# In this thread...



## Drew (Nov 3, 2007)

...Chris will most likely NOT have his 20,000th post, as I suspect he's got something suitably epic planned, but I just wanted to call attention to the fact that I'm about to be no longer the only idiot who spents way too much time slacking off at work on these boards.


----------



## cadenhead (Nov 3, 2007)

I spend a lot of time slacking off here at work as well. 

I just don't post much as I don't usually have anything constructive to say.


----------



## Rick (Nov 3, 2007)

Drew said:


> ...Chris will most likely NOT have his 20,000th post, as I suspect he's got something suitably epic planned, but I just wanted to call attention to the fact that I'm about to be no longer the only idiot who spents way too much time slacking off at work on these boards.

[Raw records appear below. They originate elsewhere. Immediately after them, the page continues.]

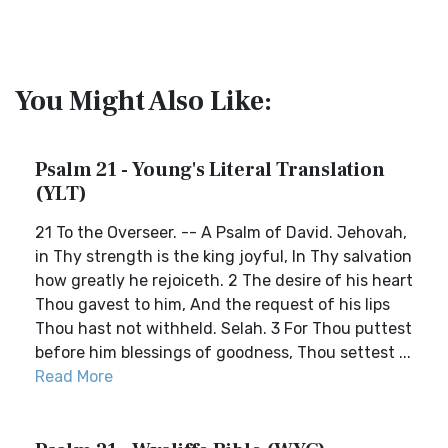
You Might Also Like:
Psalm 21 - Young's Literal Translation
(YLT)
21 To the Overseer. -- A Psalm of David. Jehovah,
in Thy strength is the king joyful, In Thy salvation
how greatly he rejoiceth. 2 The desire of his heart
Thou gavest to him, And the request of his lips
Thou hast not withheld. Selah. 3 For Thou puttest
before him blessings of goodness, Thou settest ...
Read More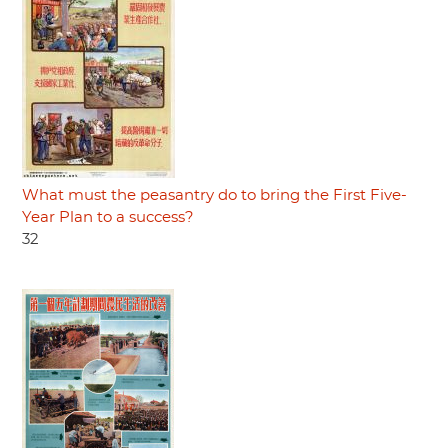
What must the peasantry do to bring the First Five-
Year Plan to a success?
32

Uh, I think a lot of us spend way too much time slacking off at work on these boards.


----------



## Chris (Nov 3, 2007)

Drew Peterson is my hero.


----------



## playstopause (Nov 3, 2007)

Chris + Drew > *


----------



## D-EJ915 (Nov 3, 2007)

props


----------



## Metal Ken (Nov 3, 2007)

I'm only about 1900 posts behind chris... :/


----------



## Drew (Nov 4, 2007)

Chris said:


> Drew Peterson is my hero.


----------



## The Dark Wolf (Nov 4, 2007)

Awww...


----------



## ZeroSignal (Nov 4, 2007)

Then why aren't you two in the 100K thread?!?!


----------



## The Dark Wolf (Nov 4, 2007)

ZeroSignal said:


> Then why aren't you two in the 100K thread?!?!



Place for neeeewbs.


I'm your new god.


----------



## D-EJ915 (Nov 4, 2007)

ZeroSignal said:


> Then why aren't you two in the 100K thread?!?!


off-topic posts don't count? they whore for the post count, I whore for the feeling


----------